Sur la forme, la Cour de cassation faisait étalage d’un pouvoir de création jurisprudentielle que d’aucuns ont si souvent nié, quand ils ne l’ont pas combattu. Il n’en fallait pas davantage pour raviver la question du pouvoir normatif du juge, de ses liens avec le législateur et de la limite souvent ténue interprétation et création (P. Malinvaud, À propos des éléments d’équipement dissociables, observations sur le pouvoir du juge, RDI 2018. 230 ). Comment la Cour de cassation pouvait-elle, d’une part, appliquer la responsabilité décennale à des travaux non constitutifs d’un ouvrage alors que l’article 1792 du code civil s’applique précisément à « tout constructeur d’un ouvrage… » ? Et, l’instant d’après, considérer que la garantie assurantielle des existants n’est pas obligatoire…sauf lorsque l’on se trouve dans l’hypothèse du régime de responsabilité qu’elle vient de créer de toutes pièces ?

Sur le fond, la Cour continuait dans sa politique jurisprudentielle d’extension du champ d’application de la garantie décennale avec, en toile de fond, cette question lancinante : n’était-elle pas allée trop loin ?

Les petits artisans étaient exposés du jour au lendemain à des actions en responsabilité sans avoir souscrit les assurances idoines. Les assureurs voyaient leur risque augmenté sans que la prime versée par l’assurée ne puisse, quant à elle, faire l’objet d’une valorisation en cours de contrat. Enfin, s’agissant du maître d’ouvrage, serait-il exposé à une action en responsabilité décennale en cas de revente du bien dans les dix ans suivant les travaux d’installation de l’équipement ?

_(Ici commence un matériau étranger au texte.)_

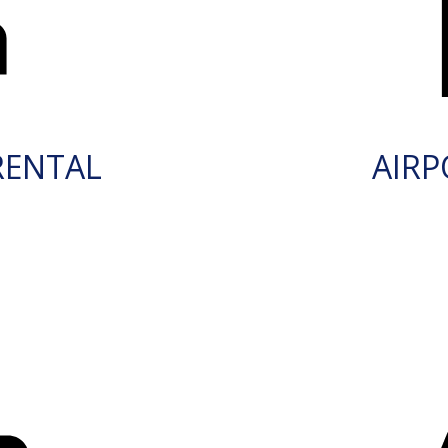
RENTAL
AIRP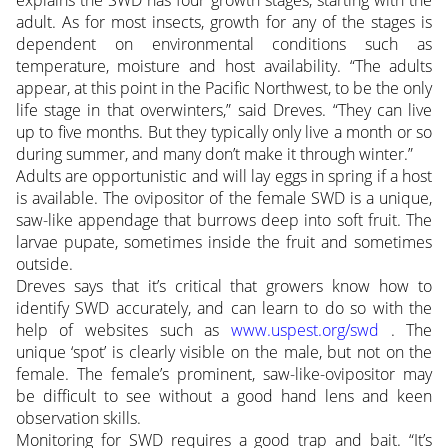
explains the SWD has four growth stages, starting with the
adult. As for most insects, growth for any of the stages is
dependent on environmental conditions such as
temperature, moisture and host availability. “The adults
appear, at this point in the Pacific Northwest, to be the only
life stage in that overwinters,” said Dreves. “They can live
up to five months. But they typically only live a month or so
during summer, and many don’t make it through winter.”
Adults are opportunistic and will lay eggs in spring if a host
is available. The ovipositor of the female SWD is a unique,
saw-like appendage that burrows deep into soft fruit. The
larvae pupate, sometimes inside the fruit and sometimes
outside.
Dreves says that it’s critical that growers know how to
identify SWD accurately, and can learn to do so with the
help of websites such as
www.uspest.org/swd
. The
unique ‘spot’ is clearly visible on the male, but not on the
female. The female’s prominent, saw-like-ovipositor may
be difficult to see without a good hand lens and keen
observation skills.
Monitoring for SWD requires a good trap and bait. “It’s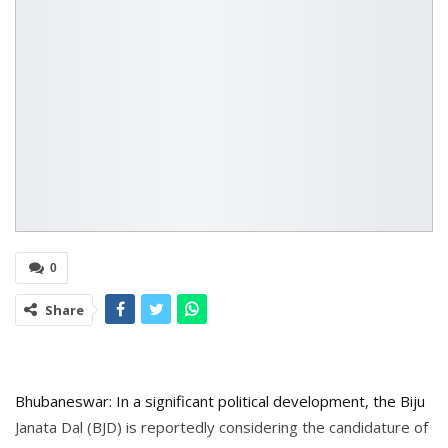
0
Share
Bhubaneswar: In a significant political development, the Biju
Janata Dal (BJD) is reportedly considering the candidature of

Autant de questions qui, dès l’origine, laissaient à penser que cette évolution jurisprudentielle pourrait présenter davantage d’inconvénients que de bienfaits.

On ne peut donc que saluer le courage de la Cour de cassation qui, aujourd’hui, fait machine arrière. L’application de la responsabilité décennale est subordonnée à la présence d’un « ouvrage ». C’est un retour à l’orthodoxie.

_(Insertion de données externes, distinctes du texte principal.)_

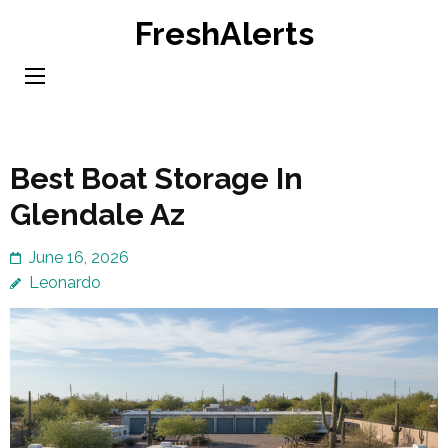
Skip
FreshAlerts
to
content
(Press
Enter)
Best Boat Storage In
Glendale Az
June 16, 2026
Leonardo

Désormais, la responsabilité décennale est applicable :

  • soit, lorsque l’élément d’équipement dissociable est installé au moment de la réalisation de l’ouvrage. Tel sera le cas, par exemple, de volets extérieurs d’un immeuble dont la fixation est déficiente et qui menacent de tomber sur les passants ; de WC suspendus qui refoulent systématiquement et sont inutilisables ; du carrelage désaffleurant et coupant d’une salle de bains ; de baies vitrées non étanches à l’air et à l’eau ou encore d’un plafond en placoplâtre© qui menace de s’effondrer ;
  • soit, comme prend soin de nous le préciser la Cour de cassation, lorsque l’élément d’équipement installé sur existant constitue en lui-même un ouvrage. On peut imaginer, par exemple, l’installation d’un système de chauffage et ventilation sophistiqué nécessitant des travaux d’envergure ou encore l’installation d’un ascenseur dangereux en lieu et place de la cage d’escalier existante.

En revanche, si l’élément d’équipement dissociable est installé sur existant et ne constitue pas un ouvrage à part entière, alors les désordres l’affectant ne relèveront ni de la garantie décennale, ni de la garantie biennale, mais uniquement de la responsabilité contractuelle de droit commun. Il reviendra par conséquent au maître d’ouvrage de rapporter la preuve de la faute de l’entreprise. Cette dernière ne pourra généralement pas compter sur la couverture de son assurance responsabilité civile professionnelle, sauf bien évidemment à ce que les existants fassent l’objet d’une extension de garantie.

Les raisons

Au-delà de la solution apportée par la Cour de cassation, il convient de prêter attention aux raisons justifiant ce nouveau revirement. En effet, la Cour expose de manière détaillée « pourquoi » elle a décidé de modifier sa jurisprudence. Il reste à savoir si les raisons invoquées sont bien celles qui ont présidé à cette nouvelle solution. D’autres, en effet, peuvent être suggérées.

Les raisons invoquées. La Cour de cassation explique que le revirement de 2017 était porteur d’un double espoir : celui de simplifier la règle en appliquant la responsabilité décennale sans distinction selon que l’élément d’équipement était installé sur un ouvrage neuf ou sur un ouvrage existant d’une part, et celui de protéger davantage le maître d’ouvrage qui devait alors pouvoir bénéficier d’un recours contre un débiteur assuré, d’autre part.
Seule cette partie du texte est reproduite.